Measurement of Mouse KC in Plasma and in Endothelial Cell Supernatants—Blood was obtained by retro-orbital bleeding from mice that had been fasted overnight. Plasma was collected by centrifugation at 7000 rpm for 3 min. Plasma KC levels were measured by ELISA according to the manufacturer's instructions. 75 µl of plasma from each mouse was analyzed for KC. For conditioned media collected from endothelial cells, KC was measured in 50 µl of media in quadruplicate wells.

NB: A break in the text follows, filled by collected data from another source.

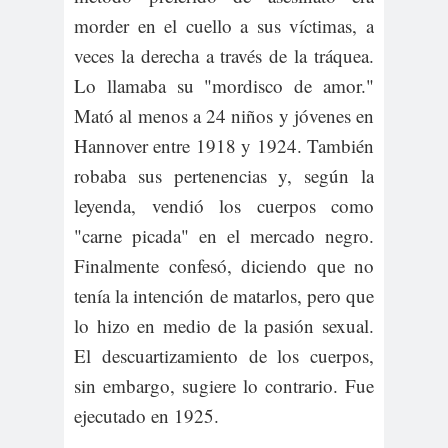
morder en el cuello a sus víctimas, a
veces la derecha a través de la tráquea.
Lo llamaba su "mordisco de amor."
Mató al menos a 24 niños y jóvenes en
Hannover entre 1918 y 1924. También
robaba sus pertenencias y, según la
leyenda, vendió los cuerpos como
"carne picada" en el mercado negro.
Finalmente confesó, diciendo que no
tenía la intención de matarlos, pero que
lo hizo en medio de la pasión sexual.
El descuartizamiento de los cuerpos,
sin embargo, sugiere lo contrario. Fue
ejecutado en 1925.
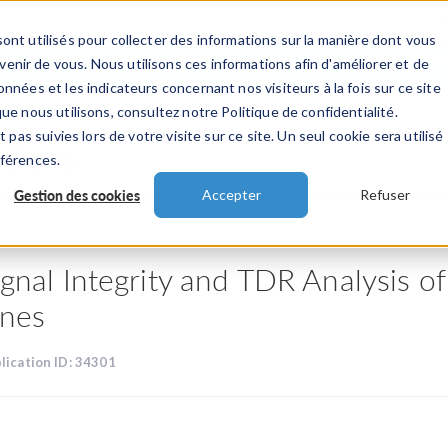
ont utilisés pour collecter des informations sur la manière dont vous
TS
INDUSTRIES
VIDEOS
EVENEMENT
nir de vous. Nous utilisons ces informations afin d'améliorer et de
nnées et les indicateurs concernant nos visiteurs à la fois sur ce site
ue nous utilisons, consultez notre Politique de confidentialité.
 pas suivies lors de votre visite sur ce site. Un seul cookie sera utilisé
ations
éférences.
Gestion des cookies
Accepter
Refuser
ignal Integrity and TDR Analysis o
ines
lication ID: 34301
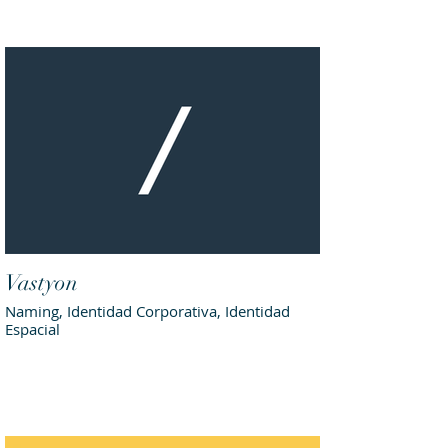
Vastyon
Naming, Identidad Corporativa, Identidad
Espacial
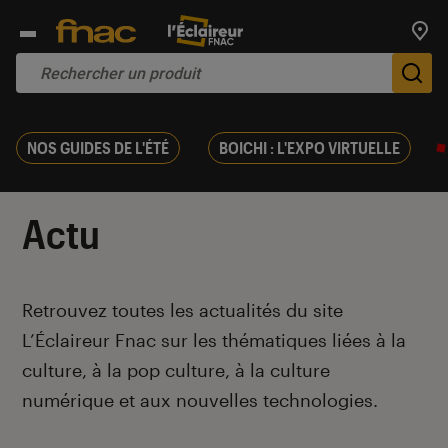
Trouv
De
NOS GUIDES DE L'ÉTÉ
BOICHI : L'EXPO VIRTUELLE
Actu
Introduction
Retrouvez toutes les actualités du site
L’Éclaireur Fnac sur les thématiques liées
à la
culture, à la pop culture, à la culture
numérique et aux nouvelles technologies.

Isolation of Mouse Aortic Endothelial Cells—Aortic endothelial cells from C57BL6/J control and diabetic db/db mice were harvested from mouse aorta under sterile conditions as previously described by our group (26). The aorta was excised; all periadventitial fat was removed, and the aortic pieces were placed onto Matrigel in DMEM plus 15% heat-inactivated FBS following the methods outlined by Shi et al. (28). After 3 days, the aortic explants were removed, and the endothelial cells were allowed to grow in DMEM plus 15% heat-inactivated FBS supplemented with 180 µg/ml heparin and 20 µg/ml endothelial cell growth supplement. At confluence, the cells were passaged using dispase and then cultured for 2 days in DMEM plus 15% heat-inactivated FBS containing D-valine to eliminate possible fibroblast contamination. After 2 days, the EC were returned to growth medium without D-valine and allowed to grow to confluence. Mouse endothelial cell cultures were tested for purity at passage 2 using diacetylated low density lipoprotein and were used in experiments from passages 2–4.

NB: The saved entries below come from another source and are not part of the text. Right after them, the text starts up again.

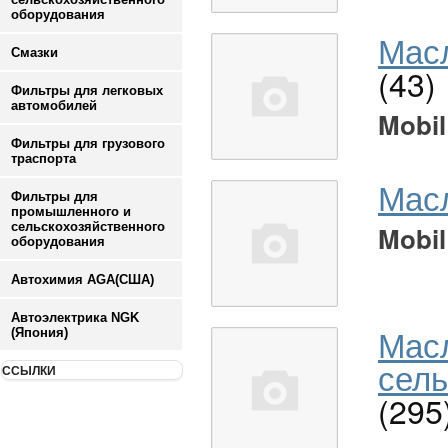
оборудования
Масл
Смазки
(43)
Фильтры для легковых
автомобилей
Mobil
Фильтры для грузового
траспорта
Мас
Фильтры для
промышленного и
сельскохозяйственного
Mobil
оборудования
Автохимия AGA(США)
Автоэлектрика NGK
Мас
(Япония)
сель
ССЫЛКИ
(295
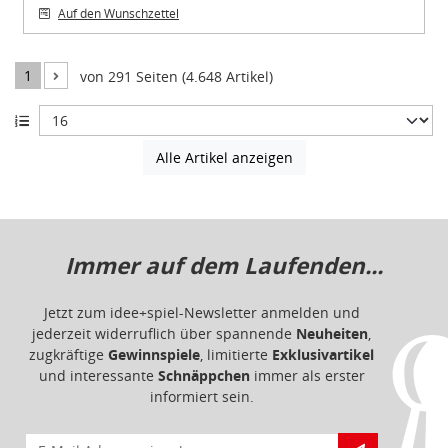
Auf den Wunschzettel
1
von 291 Seiten (4.648 Artikel)
Alle Artikel anzeigen
Immer auf dem Laufenden...
Jetzt zum idee+spiel-Newsletter anmelden und
jederzeit widerruflich über spannende
Neuheiten
,
zugkräftige
Gewinnspiele
, limitierte
Exklusivartikel
und interessante
Schnäppchen
immer als erster
informiert sein.
E-Mail für Newsletteranmeldung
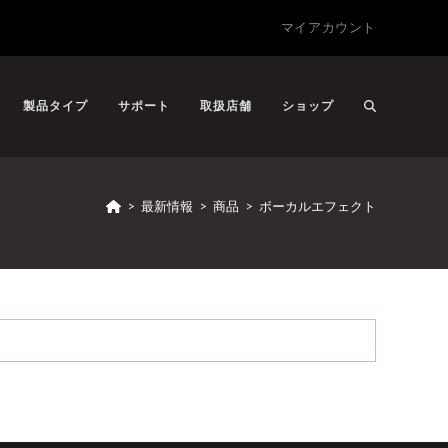
マイアカウント
製品タイプ
サポート
取扱店舗
ショップ
>
最新情報
>
商品
>
ボーカルエフェクト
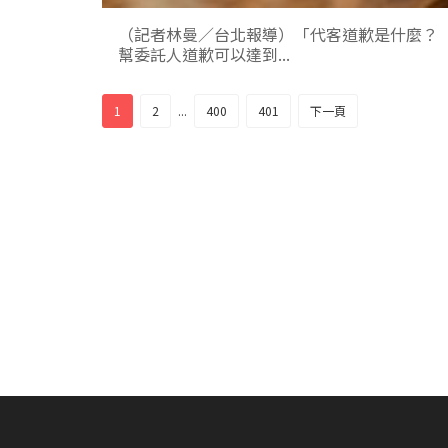
（記者林曼／台北報導）「代客道歉是什麼？
幫委託人道歉可以達到...
1
2
...
400
401
下一頁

Mouse Monocyte Adhesion Assay—Our laboratory has recently developed a monocyte adhesion assay that utilizes primary MAEC and WEHI78/24 cells. WEHI78/24 cells are a mouse monocyte cell line that has been fully characterized by McEvoy and colleagues (29, 30). WEHI were cultured in DMEM plus 10% heat-inactivated FBS. WEHI cells were labeled with calcein-AM using standard methods described by the manufacturer. For the adhesion assay, MAEC were cultured to confluence in a 48-well plate and incubated with 35,000 calcein-labeled WEHI cells/well for 30 min at 37 °C. Nonadherent cells were rinsed, and adherent cells were fixed with 1% glutaraldehyde. The number of adherent monocytes within a 10 x 10 eyepiece grid at 40x magnification was counted using epifluorescence microscopy. As a positive control for monocyte adhesion, MAEC were incubated with 10 units/ml recombinant murine TNF for 4h. In subsets of studies, the p38 inhibitor SB203580 (5 µM) or its control SB202474 (5 µM) were incubated with the cells for 4 h prior to performing a monocyte adhesion assay.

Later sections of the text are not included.